Human emotions indicate a person’s psychological state. There are positive emotions and negative emotions. Positive emotions are related with improving work efficiency as well as human health [1]. Negative emotions due to various factors cause stress and reduce concentration [2]. In addition, the various negative stimuli that people experience in their daily lives are highly diverse, and the accumulation of these stimuli causes mental disorders such as stress and depression [3]. Negative emotions intensify stress, and constant exposure to stress causes serious diseases.

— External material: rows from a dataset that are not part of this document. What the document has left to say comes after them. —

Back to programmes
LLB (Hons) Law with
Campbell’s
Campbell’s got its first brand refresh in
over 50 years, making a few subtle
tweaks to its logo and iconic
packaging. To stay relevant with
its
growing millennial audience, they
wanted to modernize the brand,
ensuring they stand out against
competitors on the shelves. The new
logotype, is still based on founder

The definition of emotion is presented differently by each study, but in general, it can be divided into two ways. One of them is the discrete emotion model and the other is the dimensional model. In the discrete emotion model, many studies use the six-basic-emotions model of Ekman [4], which consists of happiness, sadness, surprise, anger, fear, and disgust. These can be divided into positive and negative emotions. Positive emotions include happiness and surprise, and negative emotions include sadness, anger, fear, and disgust [5]. In addition, the nine affects of Silvan Tomkins [6,7] and Wheel of Emotions of Plutchik [8] are also included in the discrete emotion model. Unlike the discrete model, which considers all emotions individually, the dimensional model considers all emotions as continuous. It is based on that humans themselves define that their individual emotions exist in two or three dimensions [9]. Most dimensional emotional models consist of an integrated form of valence, arousal, or intensity of emotion. In general, the two-dimensional circumplex model of Russell [10] and the three-dimensional PAD emotional state model [11] are used.

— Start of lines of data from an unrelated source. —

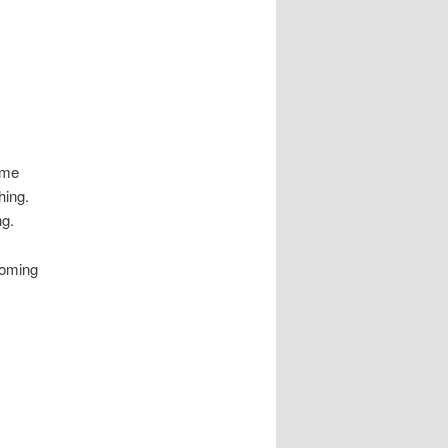
ome
thing.
ng.
coming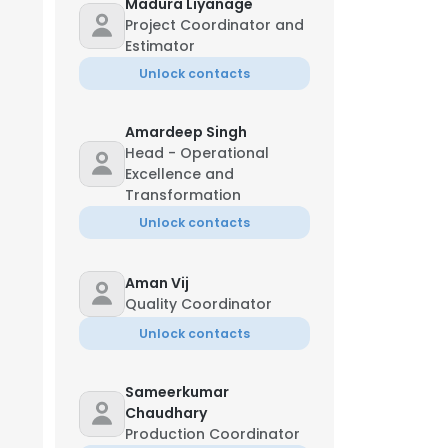
Madura Liyanage
Project Coordinator and
Estimator
Unlock contacts
Amardeep Singh
Head - Operational
Excellence and
Transformation
Unlock contacts
Aman Vij
Quality Coordinator
Unlock contacts
Sameerkumar
Chaudhary
Production Coordinator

There are many methods for measuring human emotions. A survey-based measurement is basically used to figure out the emotion. However, since the results of emotions cause physiological reactions in the human body, a hormone-based measurement as well as measurements using a non-invasive method are used. A diagnosis by a psychiatrist is necessary when medical care is required based on the results of the measurement [12]. Representatively, methods such as the Cornell Medical Index (CMI) [13], saliva and urinalysis cortisol test for physiological responses, and hormone-level test through a blood test were generally used. Each measurement method has advantages and disadvantages. For the method using a questionnaire, the error in measurement accuracy cannot be ignored as the answer varies depending on the subjectivity. The hormone-measurement method has the disadvantage that it cannot grasp the status in real time [14]. In contrast, the non-invasive measurement method can complement real-time performance and is considered to be fairly reliable because it is based on physiological signals that the subject cannot change artificially [3].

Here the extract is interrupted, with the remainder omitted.